Temples were not the only location at which the worship of the gods occurred. The site of Deir el-Medina has preserved the remains of public chapels dedicated to the gods. These chapels show a fairly consistent design. They consisted of an open forecourt leading to a roofed hall, often with one or two pillars, with benches along each side wall. On the benches were seats, seven along one side of the hall, five along the other. Some seats from these chapels were inscribed with the names of individuals. This may indicate that participation in worship in the chapel was by subscription. Some scholars have used these inscriptions at Deir el-Medina to prove the existence of "cult guilds," in which individuals would enter into a legal contract to band together in the worship of a particular deity. There is written evidence of these guilds in the Twenty-sixth Dynasty (664–525 b.c.e.), but as yet no written evidence of such societies has turned up for New Kingdom Egypt or for the Deir el-Medina. Moving from the open forecourt, the Deir el-Medina gave way to a small room, called the pronaos, which led to a series of one to three sanctuaries for cult statues, or more probably, stelae (carved or inscribed stone slabs or pillars), to the gods of the shrine. Around the sides of these rooms were subsidiary service rooms or rooms in which the guardian of the chapel could live. The priests who served these chapels were also the workmen who lived at Deir el-Medina and served part-time in the chapel. The chapels were places where worshippers could go to make prayers and offerings, and to receive oracles.
Domestic Shrines.
Houses at Amarna, the capital during the reign of Akhenaten (1352–1336 b.c.e.), have preserved evidence of domestic shrines. These shrines were located in the garden, surrounded by trees and separated from the rest of the garden by a wall. They consisted of a sloping flight of stairs leading up to a platform, on which was a walled room containing an altar of brick or limestone. Found within these shrines were statues of Akhenaten and his family, or stelae showing the royal family worshipping the Aten. Evidence of domestic shrines can also be found at Deir el-Medina, where the hills around the town are dotted with over fifty tiny shrines arranged in rough rows. These shrines consisted of a few rough stones, arranged to form a back, floor, two sides, and a roof. Sometimes stones marked off a miniature forecourt. Inside each shrine was originally a small stele, commemorating its donor's dedication to his gods. Additionally, there were places set aside within the house itself where people could worship their gods. The walls of a house could contain niches in which could be placed a stele of a god. Such niches could be fitted with a wooden door, and could be found in any room of the house. Deities particularly popular in such house shrines were Meretseger (protective goddess of the Theban necropolis), Renenutet (goddess of harvest), Sobek (crocodile-god), Amun, Taweret (goddess who protected women during childbirth), and Hathor (mother-goddess). In addition to the gods, stelae depicting deceased relatives or anthropoid busts of such relatives were erected and served as the recipients of offerings. Deceased relatives were worshipped as akh aper ("effective spirits") and were thought to be able to influence the lives of their living relatives. The nature of the cult carried on in these private venues is not well known. From the images on the stelae, it seems that offerings of incense, food, and libations were made to the gods. The ritual involved in these offerings, or their frequency, is unknown. One suggestion is that a smaller, less elaborate version of the daily temple ritual may have been celebrated, but this is just conjecture.
sources
John Baines, "Society, Morality, and Religious Practice," in Religion in Ancient Egypt: Gods, Myths and Personal Practice. Ed. Byron Shafer (Ithaca, N.Y.: Cornell University Press, 1991).

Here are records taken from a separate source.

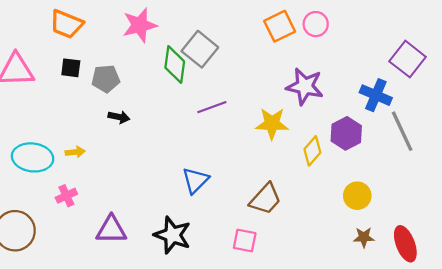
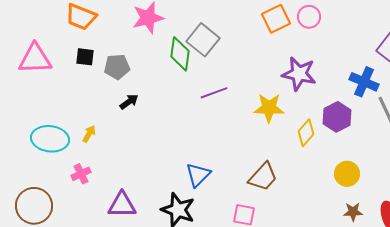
black arrow: (119, 117) -> (129, 102), turned -48
yellow arrow: (75, 152) -> (89, 134), turned -54
blue triangle: (195, 180) -> (198, 175), moved

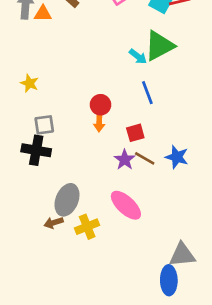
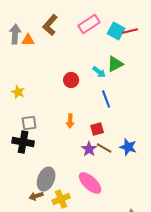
green triangle: (159, 46) -> (115, 64), size x0.7
red circle: (100, 105) -> (71, 80), moved

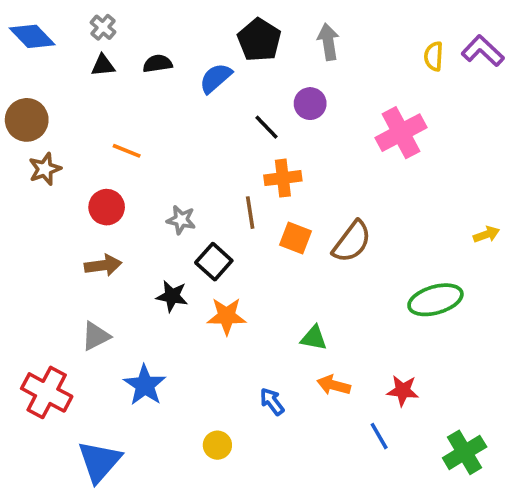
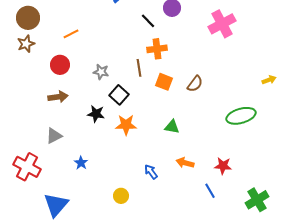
brown circle: (27, 120) -> (28, 18), moved
orange line: (127, 151) -> (71, 34), turned -49
brown semicircle: (352, 242) -> (195, 84), size x0.7
green triangle: (314, 338) -> (172, 127), moved
blue star: (145, 385) -> (81, 163), size x0.6

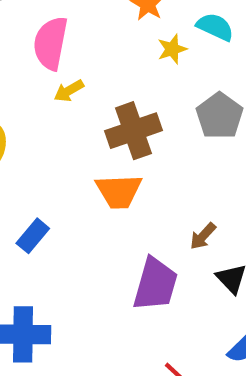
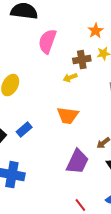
yellow arrow: (69, 91) -> (70, 78), moved
brown cross: (133, 131) -> (82, 60), moved, size x0.7

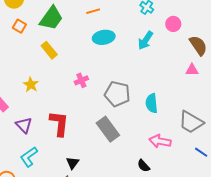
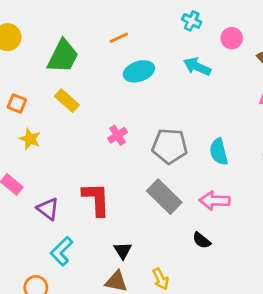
orange square: (19, 26) -> (17, 103), moved
cyan arrow: (146, 40) -> (197, 67), turned 90
yellow star: (31, 85) -> (30, 139), moved
pink arrow: (160, 141) -> (215, 201), moved
black semicircle: (144, 166) -> (202, 240), moved

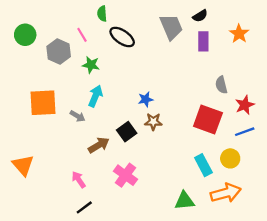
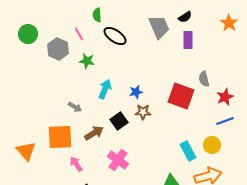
orange star: (239, 34) -> (229, 23), moved
cyan arrow: (95, 96) -> (105, 89), moved
orange square: (43, 103) -> (60, 137), moved
red square: (208, 119) -> (181, 96), moved

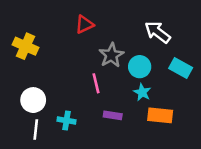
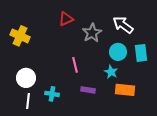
gray star: (111, 55) -> (92, 33), moved
cyan circle: (140, 67) -> (118, 52), moved
cyan rectangle: (181, 68) -> (141, 53), turned 54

Florence Friedman, "Aspects of Domestic Life and Religion," in Pharaoh's Workers: The Villagers of Deir el Medina. Ed. Leonard H. Lesko (Ithaca, N.Y.: Cornell University Press, 1994): 95–115.
Geraldine Pinch, Votive Offerings to Hathor (Oxford: Griffith Institute, 1993).
Ashraf I. Sadek, Popular Religion in Egypt during the New Kingdom (Hildesheim, West Germany: Hildesheimer Ägyptologische Beiträge, 1987).